Women Part 3 : voyage dans la planète afro-féministe

À l’occasion du programme PAR/ICI, l’exposition chorégraphique WOMEN PART 3, conçue par les artistes Ghyslaine Gau, Annabel Guérédrat, Ana Pi, a investit les espaces d’ICI—CCN à Montpellier. Les installations ont été activées en avril lors d’une soirée projection/table ronde en présence des artistes, et ensuite des soirées performatives participatives de “déploiement de matières”.

Premier soir. Nous arrivons dans la boîte noire du Studio Bagouet pour la soirée projection de films et table ronde avec Fabienne Ex-Souza, sur invitation des trois artistes. 

Ghyslaine Gau : faire face aux noeuds de la vie

On commence par l’extrait de “TRAVELLING/autoportraits#” de Ghyslaine Gau et Jean-Philippe Derail, que l’on avait pu découvrir lors de l’édition 2019 du festival international de femmes artistes – Magdalena.

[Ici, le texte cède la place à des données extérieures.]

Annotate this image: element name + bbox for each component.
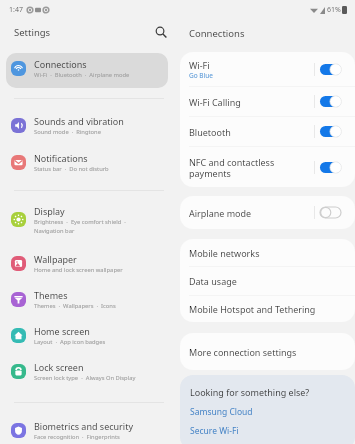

Dans cet auto-portrait, Gyslaine Gau est filmée de face, coupée au-dessus de la poitrine, valorisant la mise à nue métaphorique sans la dévoiler. Elle nous parle sur le ton de la confession et nous regarde droit dans les yeux. Ce plan fixe réalisé sur fond blanc apporte un contraste esthétique de sa peau noire, sur ce fond immaculé, presque clinique tant il est éclairé. Et sa parole ainsi délivrée nous plonge dans le caractère intime de cette parole individuelle, délivrée sans voile, qui croise (malheureusement) l’histoire universelle car partagée par tant de femmes. Elle confie que l’idée était de “désacraliser le lieu de l’intime pour donner moins de culpabilité”.

Ses cheveux tressés ramènent à son identité et son héritage afro. Pour une fois, c’est elle qui se touche les cheveux -cet objet d’exotisme, de fantasme et de spéculation- tâchant de démêler ces nœuds de la vie, se défaire de ces histoires dont elle ne se souvient que trop bien. On lui demande d’en “faire quelque chose”, comme une injonction à faire des cicatrices et des traumatismes un bel objet à transmettre, pour le transformer en positif, mais comment cela pourrait-il le devenir, n’est-ce pas suffisant de tenter d’y survivre ? Elle rit, jaune, sur la fausseté de notre société qui porte son attention de manière aléatoire et suspecte : “C’est louche quand on t’adore trop, on adore des dieux, c’est une chose non palpable, pas un être de chair”, s’interroge-t-elle à l’écran. Et de ses tresses, elle s’en libère au fil d’une parole qui se construit, comme pour se débarrasser du poids des représentations, comme pour témoigner de l’évolution de sa pensée et inviter le public à transformer ses idées. Seule une tresse persiste pour délimiter son visage à l’écran ; l’air grave, elle nous observe, puisqu’il s’agit aussi de dénoncer ces limites, souvent dépassées, et ce fardeau qu’elle continuera de porter tout au long de sa vie.

Annabel Guérédrat : rituel contre la morbidité coloniale 

Annabel Guérédrat, quant à elle, proposait une vidéo d’art intitulée “Mami Sargassa” (créée en 2021) mettant en scène un rituel d’enterrement avec la fameuse algue toxique qui envahit le littoral de l’arc antillais : la sargasse. Afin de questionner la possibilité de vivre sur un territoire dont le sol est toxique mais surtout d’aborder l’histoire commune issue du commerce triangulaire de la plantation de canne à sucre, et de prolonger la réflexion sur la toxicité aux liens du sang. Ce passé de l’esclavagisme coule dans leurs veines et envahit leurs esprits. Alors Annabel Guérédrat imagine un conte caribéen futuriste qui se déroule en 2083, dans un monde où la Martinique n’existe plus, seules des sargasses ont survécu à des siècles de colonisation et de contamination.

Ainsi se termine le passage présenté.